Sunday, March 22, 2015

Sailor Question: Puffy Conditions

Alex D. followed up our Sailing in Transitions article with these questions:

"Thanks for the write-up. In the case of puffy winds, or puffy + windy, do you worry about closing the slot? Is the middle trimming the jib or setting to 11.5"?  
Also there is some debate in our fleet about vang-sheeting vs just sheeting out. Better to depower or dump some wind? Thanks! -Alex D."

Mike and I discussed these questions at the Orange Peel this weekend and the following is what Mike believes:

Jib Trim in Puffy Conditions

You absolutely should worry about closing the slot too much.  In very puffy/windy conditions the jib should be trimmed a little out (about an inch to 1.5") from its normal 11.5" position because it's very difficult to adjust jib trim as quickly as the main.  When lots of adjustments to main trim are needed, the middle just can't keep up, so the jib is kept eased a bit more so the slot isn't closed off when the main is eased for a puff.

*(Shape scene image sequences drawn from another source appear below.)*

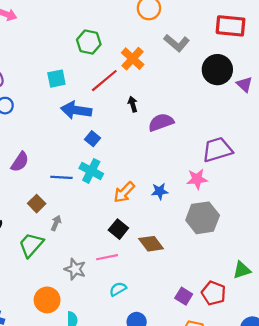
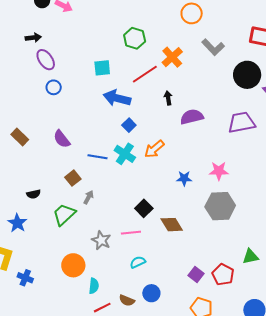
purple trapezoid: (217, 150) -> (241, 123), moved
purple semicircle: (20, 162) -> (62, 139), turned 102
orange arrow: (124, 192) -> (154, 149), moved

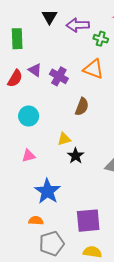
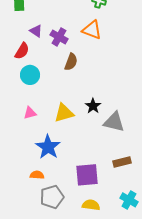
red semicircle: (15, 78) -> (22, 51), moved
brown semicircle: (82, 107) -> (71, 62), moved
yellow triangle: (64, 139) -> (64, 113), moved, size x1.5
black star: (76, 156) -> (93, 106), moved

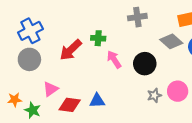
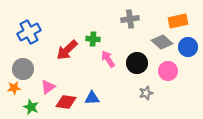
gray circle: (29, 59) -> (23, 69), moved
pink circle: (178, 91) -> (168, 71), moved
orange star: (15, 100) -> (14, 88), moved

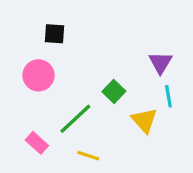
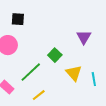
cyan line: (168, 96) -> (94, 79), moved
yellow line: (88, 156) -> (39, 95), turned -56

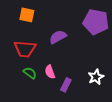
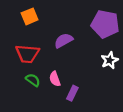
orange square: (27, 15) -> (30, 16), turned -35
white star: (96, 77) -> (110, 60), moved

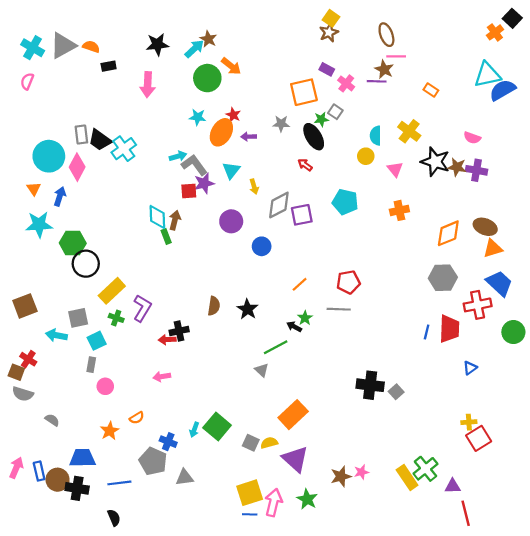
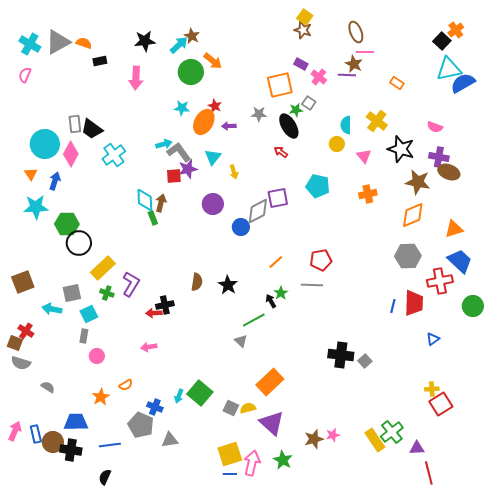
black square: (512, 18) -> (442, 41), moved
brown star: (329, 32) -> (303, 30), turned -30
cyan cross: (124, 149) -> (114, 155), moved
brown star: (457, 167) -> (418, 182), moved, size x1.4
gray diamond: (279, 205) -> (258, 211), moved
brown ellipse: (485, 227) -> (449, 172), moved
black arrow: (294, 327) -> (271, 301), turned 32
black semicircle: (114, 518) -> (105, 477), turned -133

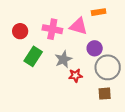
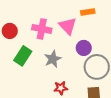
pink triangle: (78, 26) -> (68, 26), turned 30
red star: (75, 75) -> (61, 88), moved

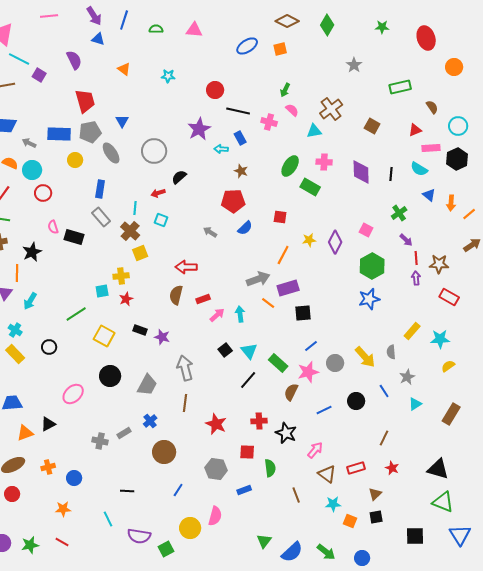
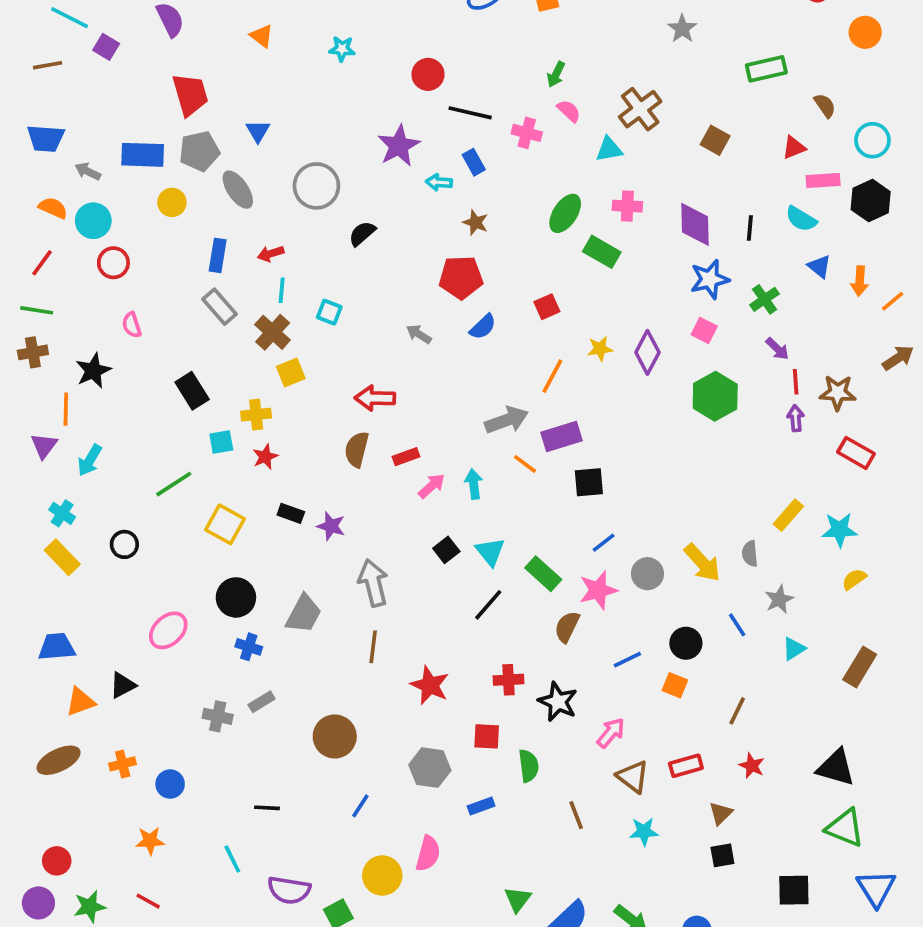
red arrow: (158, 193) -> (271, 254), moved
red square: (280, 217) -> (547, 307), turned -32
black rectangle: (74, 237) -> (192, 391), moved, turned 42
blue star: (369, 299) -> (710, 279), moved
blue cross: (150, 421) -> (249, 647), moved, turned -32
red circle: (12, 494) -> (57, 861), moved
orange square: (350, 521) -> (675, 685), moved

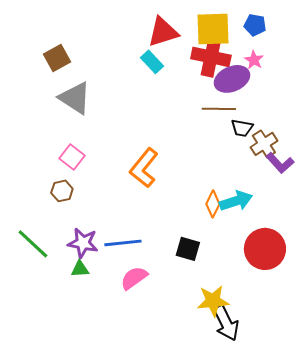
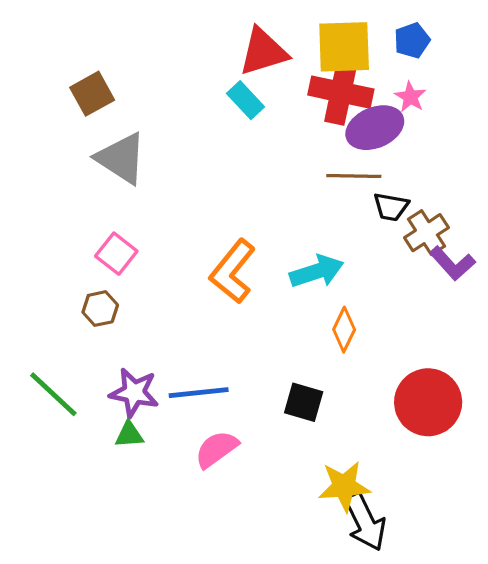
blue pentagon: (255, 25) -> (412, 40), turned -30
cyan arrow: (236, 201) -> (317, 271), moved

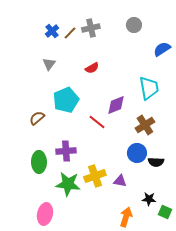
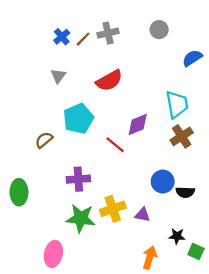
red semicircle: (92, 68) -> (109, 81), size x1.6
brown cross: (145, 125) -> (182, 136), moved
green ellipse: (39, 162) -> (19, 192), moved

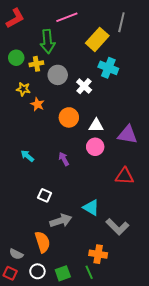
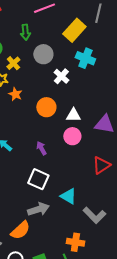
green arrow: (48, 42) -> (25, 32), size x0.7
yellow cross: (36, 64) -> (13, 63), moved, turned -32
gray circle: (58, 75) -> (43, 54), moved
red triangle: (125, 176) -> (101, 165), turned -36
white square: (45, 195) -> (38, 179), moved, size x1.5
orange semicircle: (43, 242) -> (20, 230), turned 65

The more manageable the puffs are, the closer to regular trim you should be on the jib and the more active you are at easing during puffs with the main and trimming the jib back in with the main as the boat flattens out.

When possible you want to trim the sails in harmony, but it is often difficult in practice when you are overpowered, so err on the side of easing the jib in those conditions.

Vang Sheeting vs. Just Easing Main

Regardless of sail cut (Fisher, Proctor, or another sailmaker) the vang is necessary when easing the main in overpowered conditions.

The vang helps bend the mast, which in turn flattens out your sail and de-powers it.  Without the vang on, when the main is eased the mast will straighten out, which adds power to the main.  So while you lose power from the ease, you also add power back in because the sail becomes more full in the luff.

The answer is that you want the vang on to keep the sail shape flat when the mainsheet is eased.  With the vang on you de-power the sail in two ways while easing, making sailing in overpowered conditions much more manageable.